Already, the Pro Farmer tour is outdated as the crop is improving rapidly now to finish off the season. The crop conditions improved 1% in corn to 73% G/E yesterday and declined 1% in soybeans to 70% G/E, but the yield models in both crops continued to rise rapidly. Corn is now the highest rated it has been since the massive crop of 1994, with soybeans the highest rated crop ever in 29 years. This is truly a mammoth crop! The Pro Ag corn yield model rose 2.3 bushels per acre to 173.8 bushels an acre, with the soybean yield model rising 0.41 bushels per acre to 47 bushels per acre. It's likely that this crop will not only shatter yield records, but will shatter them with a once-in-decades record!

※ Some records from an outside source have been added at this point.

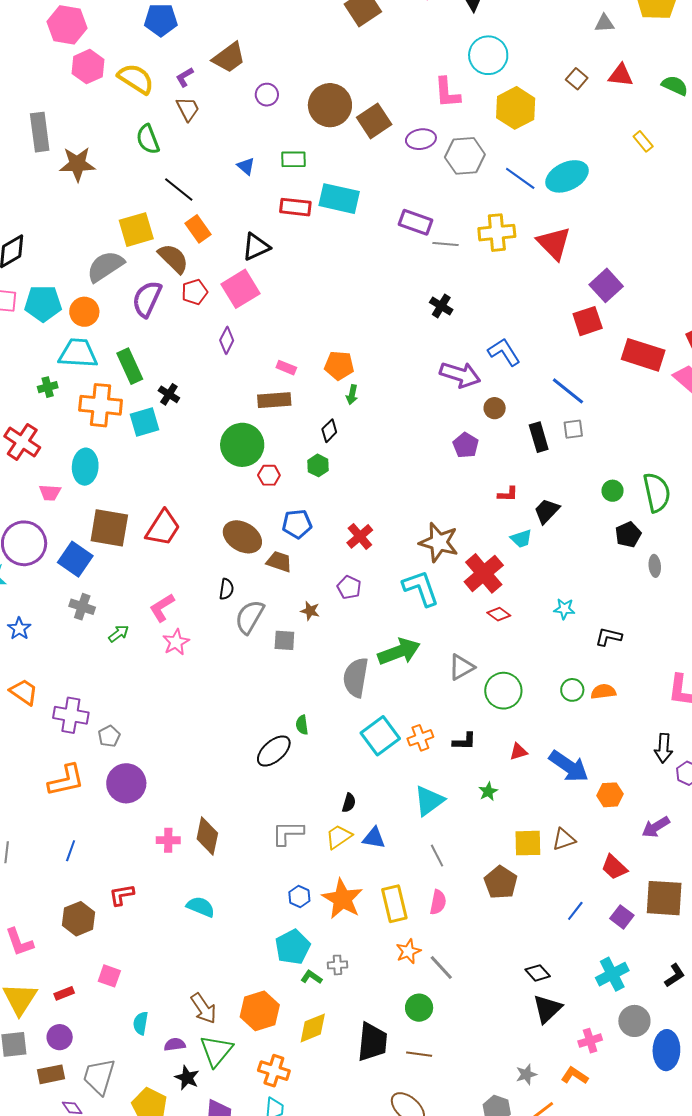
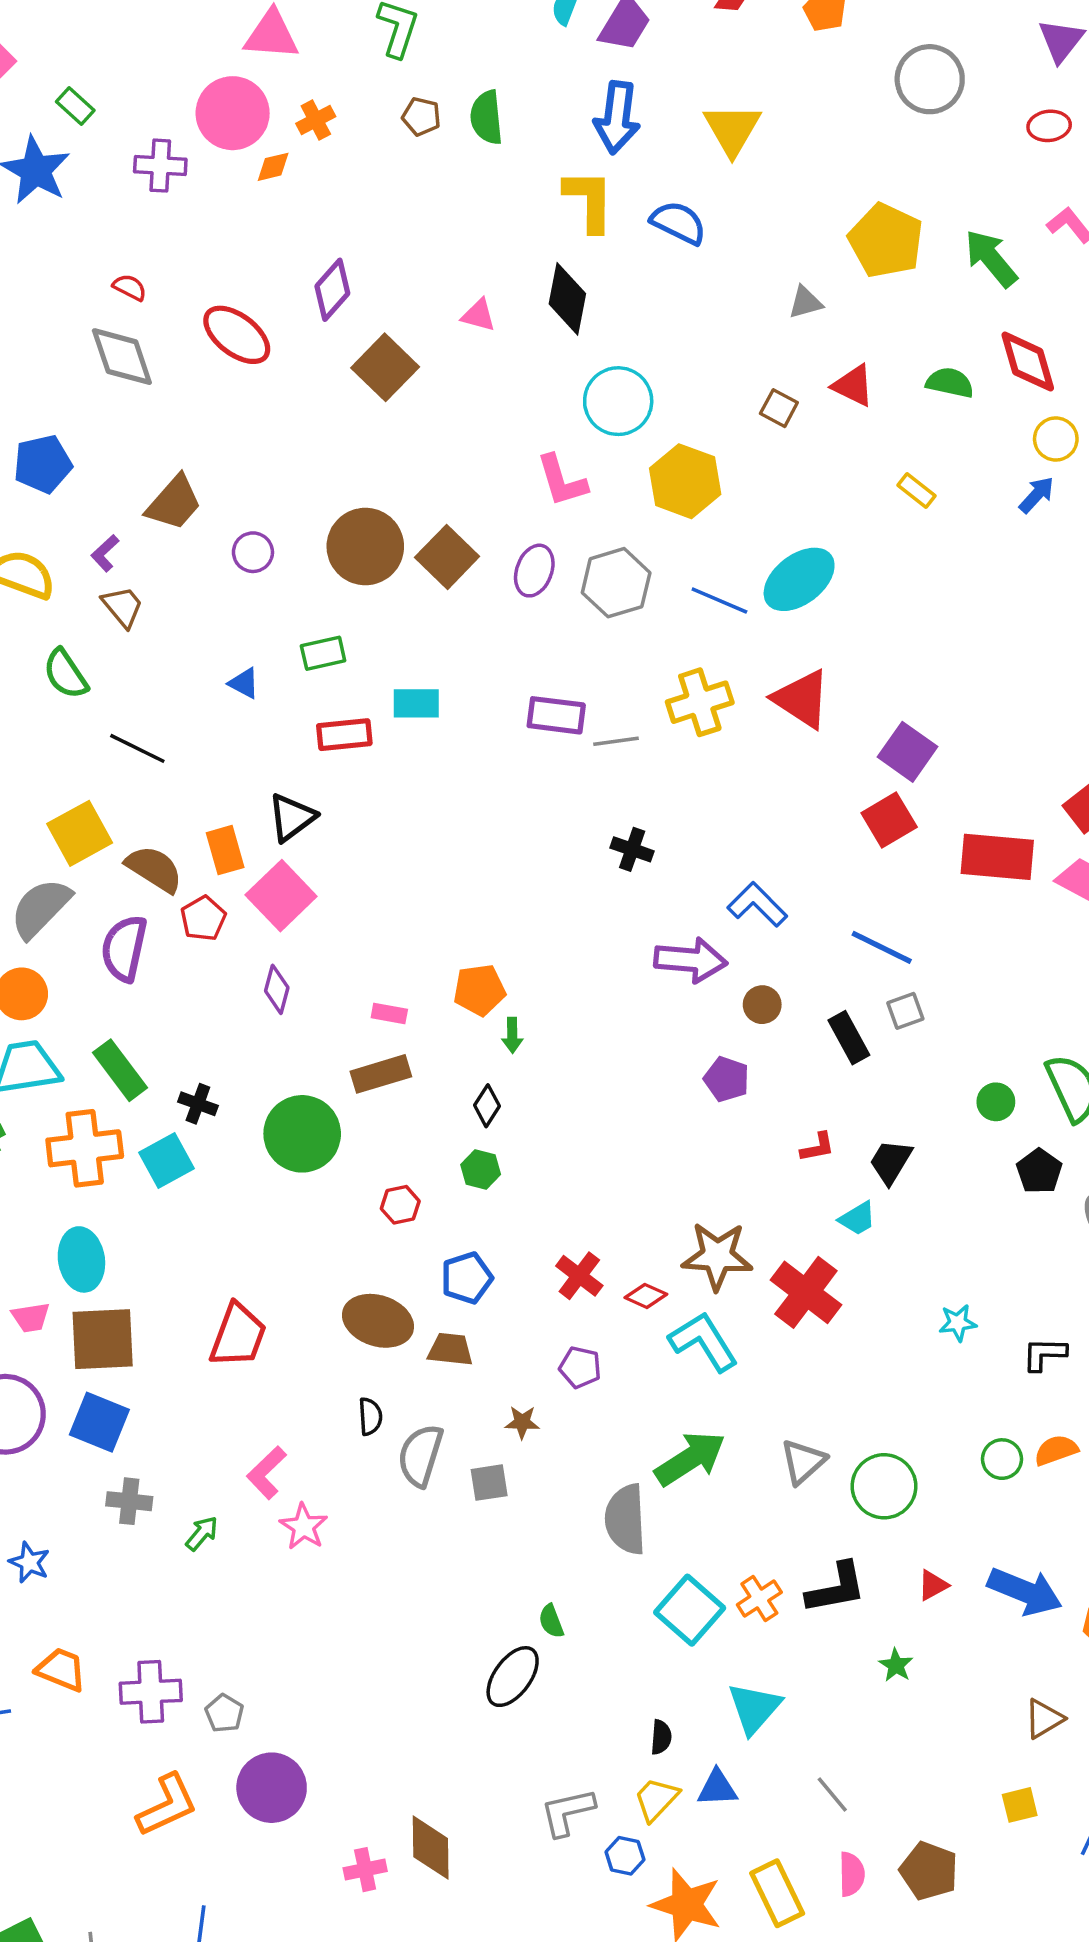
red triangle: (621, 75) -> (853, 386), turned 32
purple ellipse: (421, 139) -> (534, 571), turned -48
cyan rectangle: (339, 199) -> (416, 703), size x0.7
orange rectangle: (198, 229) -> (225, 850), moved, turned 32
green circle: (242, 445) -> (302, 1134), moved
brown square: (109, 528) -> (103, 1339), moved
red diamond: (499, 614) -> (646, 1296), moved
black L-shape: (464, 741) -> (836, 1588), size x1.5
cyan triangle: (429, 801) -> (754, 1708), moved
yellow square: (528, 843) -> (1020, 1805), moved, size x0.7
brown pentagon: (501, 882) -> (929, 1871), moved
blue hexagon: (299, 896) -> (625, 1856), moved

The crop is also developing nicely, with corn now at 83% dough stage vs. 78% normally, and 35% dented vs. 43% normally. Soybeans are slightly ahead of normal pace with 90% setting pods vs. 89% normally. Cotton conditions rose 1% yesterday to 51% G/E, with development at normal levels at 19% bolls opening vs. 18% normally. Sorghum conditions declined 1% to 58% G/E, with 86% headed (vs. 85% normally), 52% coloring (vs. 44% normally), and 34% mature (vs. 27% normally). Rice conditions were steady at 74% G/E, with 11% harvested vs. 17% normally.

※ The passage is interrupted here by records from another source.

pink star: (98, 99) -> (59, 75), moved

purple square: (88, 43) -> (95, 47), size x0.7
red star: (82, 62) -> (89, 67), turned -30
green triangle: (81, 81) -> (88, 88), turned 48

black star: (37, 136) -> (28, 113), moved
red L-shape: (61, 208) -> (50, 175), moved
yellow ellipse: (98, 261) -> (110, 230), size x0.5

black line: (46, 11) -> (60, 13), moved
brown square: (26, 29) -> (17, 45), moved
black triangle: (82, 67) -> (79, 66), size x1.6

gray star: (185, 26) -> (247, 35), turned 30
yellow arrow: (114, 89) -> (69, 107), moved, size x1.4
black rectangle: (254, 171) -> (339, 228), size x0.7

HRS wheat is only 27% harvested vs. 49% normally, with only 10% harvested last week during what was a wet week in HRS wheat country. However, weather will be clearing most of this week, and it's expected that harvest will be rapid. HRS wheat conditions declined 2% to 66% G/E due to the rain delays in harvest this week. Oats are 74% harvested vs. 86% normally. Barley is 43% harvested vs. 50% normally, with the rating dropping a large 6% to 56% G/E due to the rain delays and the quality damage that it can produce in barley.

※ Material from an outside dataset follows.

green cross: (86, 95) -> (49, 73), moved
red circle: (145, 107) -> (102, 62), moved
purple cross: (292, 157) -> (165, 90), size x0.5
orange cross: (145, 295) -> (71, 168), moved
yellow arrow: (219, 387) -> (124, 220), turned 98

Overall, we have a mammoth corn and soybean crop on the way, with corn approaching 174 bushels per acre and soybeans at 47 bushels per acre and rising. HRS wheat and barley are declining in condition due to quality concerns, but the crop is also a good one if we can just get it harvested.
We have rehedged all grains recently, remaining 100% hedged for multiple years as the trend is down and we are going to have record-shattering, mammoth large yields of grains in 2014. We may have to revise lower our objectives of expected lows under $9 soybeans and $3.30 corn during harvest. In fact, the next targets are about $9.40 lows soybeans and $3.30 corn, but the targets becoming more likely to be hit are $8.40 soybeans and $3.05 corn for lows if we keep adding bushels to this year's crop, and frost stays away this fall until crop maturity.
They are surprisingly low prices we are forecasting at $8.40 Nov. soybeans and $3.05 Dec corn for the lows (likely around the January final crop report), but we need to take prices low enough to attract demand to get rid of this mammoth crop, and limit supply increases in 2015 with very low prices until spring planting is completed. It's likely we will make multiple year lows (like for the next three years) this winter and into spring.
It should be a long, slow low formed after this massive crop, with corn and soybean prices likely to form a bowl bottom on the three-year lows made this late fall/winter. There will be plenty of time to buy it at or near the lows, as it could take three months or more to form the bottom. There will be a lot of lamenting about how low prices will get this coming year, especially among those who did not hedge heavily. This will be a great time for buyers of grains to buy up multiple years of grain sometime from January to April 2015.